The Rotary Foundation
I missed the last two Newsletters, sorry. We had got up to PolioPlus as we were looking at the history but I will take a jump into the late 1990s/2000s to a time when the Foundation came under considerable pressure. The problem was that we had adopted a programme that had become too popular, Matching Grants. Our club had several, most for projects in the Pacific Islands, and the grants were for relatively small amounts and matched club contributions. Most of the grants were for less than $5000, which was not over-challenging for a club but still carried a requirement for the Foundation to service and apply stewardship. We have always promised our donors that we will use their giving properly so the process had to apply to small grants as well as large.

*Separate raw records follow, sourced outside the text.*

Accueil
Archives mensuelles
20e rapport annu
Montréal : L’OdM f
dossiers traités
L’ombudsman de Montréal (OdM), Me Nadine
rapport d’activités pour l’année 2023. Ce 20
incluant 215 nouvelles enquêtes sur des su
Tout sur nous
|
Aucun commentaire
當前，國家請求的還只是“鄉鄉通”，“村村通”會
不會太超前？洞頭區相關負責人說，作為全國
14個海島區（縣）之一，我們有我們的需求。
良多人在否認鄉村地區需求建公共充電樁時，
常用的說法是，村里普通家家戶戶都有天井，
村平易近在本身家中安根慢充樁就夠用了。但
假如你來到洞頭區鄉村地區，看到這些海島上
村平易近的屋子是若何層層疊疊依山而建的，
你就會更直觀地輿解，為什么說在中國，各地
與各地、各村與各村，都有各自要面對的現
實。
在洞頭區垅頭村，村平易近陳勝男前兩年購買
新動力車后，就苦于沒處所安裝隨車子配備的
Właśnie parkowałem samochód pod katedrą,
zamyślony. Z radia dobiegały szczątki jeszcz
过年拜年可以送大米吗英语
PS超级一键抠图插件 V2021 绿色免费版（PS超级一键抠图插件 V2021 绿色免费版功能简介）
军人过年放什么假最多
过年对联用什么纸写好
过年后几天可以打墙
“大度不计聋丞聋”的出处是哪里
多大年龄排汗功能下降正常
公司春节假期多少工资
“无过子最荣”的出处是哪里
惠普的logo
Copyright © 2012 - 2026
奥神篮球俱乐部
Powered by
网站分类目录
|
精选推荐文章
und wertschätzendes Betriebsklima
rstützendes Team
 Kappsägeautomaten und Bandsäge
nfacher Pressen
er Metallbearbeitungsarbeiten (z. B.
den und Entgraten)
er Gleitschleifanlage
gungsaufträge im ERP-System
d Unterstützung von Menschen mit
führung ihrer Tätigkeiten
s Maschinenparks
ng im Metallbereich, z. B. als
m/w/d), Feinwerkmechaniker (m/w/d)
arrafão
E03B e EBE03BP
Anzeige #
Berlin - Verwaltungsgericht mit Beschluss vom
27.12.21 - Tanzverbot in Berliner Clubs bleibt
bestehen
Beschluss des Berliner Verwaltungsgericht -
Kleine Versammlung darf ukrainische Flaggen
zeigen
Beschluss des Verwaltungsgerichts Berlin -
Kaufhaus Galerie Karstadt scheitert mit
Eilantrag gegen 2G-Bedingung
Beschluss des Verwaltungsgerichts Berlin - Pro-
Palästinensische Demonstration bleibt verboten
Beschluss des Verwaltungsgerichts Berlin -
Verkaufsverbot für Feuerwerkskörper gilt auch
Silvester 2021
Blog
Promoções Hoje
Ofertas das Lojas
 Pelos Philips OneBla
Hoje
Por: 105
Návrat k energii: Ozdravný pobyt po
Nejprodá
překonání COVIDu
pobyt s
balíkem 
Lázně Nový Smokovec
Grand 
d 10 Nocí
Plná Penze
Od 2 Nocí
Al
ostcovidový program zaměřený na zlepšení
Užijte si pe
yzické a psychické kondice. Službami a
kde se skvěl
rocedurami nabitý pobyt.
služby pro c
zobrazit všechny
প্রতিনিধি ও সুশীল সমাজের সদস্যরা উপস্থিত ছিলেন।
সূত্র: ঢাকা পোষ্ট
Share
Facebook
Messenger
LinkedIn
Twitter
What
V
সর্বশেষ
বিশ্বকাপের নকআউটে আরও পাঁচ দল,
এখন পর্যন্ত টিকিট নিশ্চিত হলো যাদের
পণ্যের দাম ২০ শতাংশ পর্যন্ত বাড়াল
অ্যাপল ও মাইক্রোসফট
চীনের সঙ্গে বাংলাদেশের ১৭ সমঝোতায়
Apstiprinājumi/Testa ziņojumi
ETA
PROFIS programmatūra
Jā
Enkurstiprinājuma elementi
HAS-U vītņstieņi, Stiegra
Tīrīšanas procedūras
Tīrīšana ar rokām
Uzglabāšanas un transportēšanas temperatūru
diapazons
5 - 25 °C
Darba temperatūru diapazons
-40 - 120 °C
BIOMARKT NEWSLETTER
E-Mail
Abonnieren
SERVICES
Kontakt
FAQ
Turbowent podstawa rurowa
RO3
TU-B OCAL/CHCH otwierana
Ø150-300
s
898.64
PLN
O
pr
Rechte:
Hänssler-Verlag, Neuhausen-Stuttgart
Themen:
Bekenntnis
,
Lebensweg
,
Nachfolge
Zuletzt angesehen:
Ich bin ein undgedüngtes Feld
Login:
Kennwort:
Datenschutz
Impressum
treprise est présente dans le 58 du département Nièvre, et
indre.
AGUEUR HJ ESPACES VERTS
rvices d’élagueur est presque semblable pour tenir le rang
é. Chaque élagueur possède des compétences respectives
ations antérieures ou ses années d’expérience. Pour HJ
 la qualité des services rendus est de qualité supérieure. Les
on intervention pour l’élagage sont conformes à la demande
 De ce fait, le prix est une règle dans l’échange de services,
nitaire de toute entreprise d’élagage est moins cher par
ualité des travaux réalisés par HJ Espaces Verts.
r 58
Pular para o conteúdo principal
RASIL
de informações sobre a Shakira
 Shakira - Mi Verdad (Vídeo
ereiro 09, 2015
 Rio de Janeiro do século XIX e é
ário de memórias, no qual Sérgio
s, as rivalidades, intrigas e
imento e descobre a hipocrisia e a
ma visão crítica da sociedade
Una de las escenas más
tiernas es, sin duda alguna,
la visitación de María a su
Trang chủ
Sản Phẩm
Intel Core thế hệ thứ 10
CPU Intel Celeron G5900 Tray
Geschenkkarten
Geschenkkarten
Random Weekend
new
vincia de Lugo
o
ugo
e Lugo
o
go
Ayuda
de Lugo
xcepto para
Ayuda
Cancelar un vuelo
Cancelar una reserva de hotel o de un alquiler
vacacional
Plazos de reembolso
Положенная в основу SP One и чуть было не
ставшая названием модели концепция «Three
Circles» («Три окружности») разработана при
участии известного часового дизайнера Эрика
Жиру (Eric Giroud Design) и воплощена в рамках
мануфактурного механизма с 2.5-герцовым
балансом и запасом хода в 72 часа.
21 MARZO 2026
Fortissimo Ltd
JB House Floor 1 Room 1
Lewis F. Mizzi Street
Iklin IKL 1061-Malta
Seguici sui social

We had two big-name accounting firms work through the costs of grants and while there were questions on their procedures from Rotarians with vested interests, in round terms it was costing TRF around $2000 to process a grant of $4000/5000. It was much more than just the cost of staff as bank fees and currency costs and a myriad of other items added to the cost. For an organisation that regards itself as efficient, this cost was much too high not just in money but also in staff burnout. I was around in Evanston at the time and  watched several excellent staff leave us as there was no sense of achievement in their work. Most of the grants were for immediate needs and had no sustainability built in.
The Trustees set up a Future Vision Committee made up of experienced Rotarians and it took a few years to develop a more effective spending model and to test it and implement it. It was worth it though as for some 14 years we have earned four star rating [the best] from Charity Navigator which rates charities and we are always well ahead in efficiency of such well known charities as Save the Children and World Vision.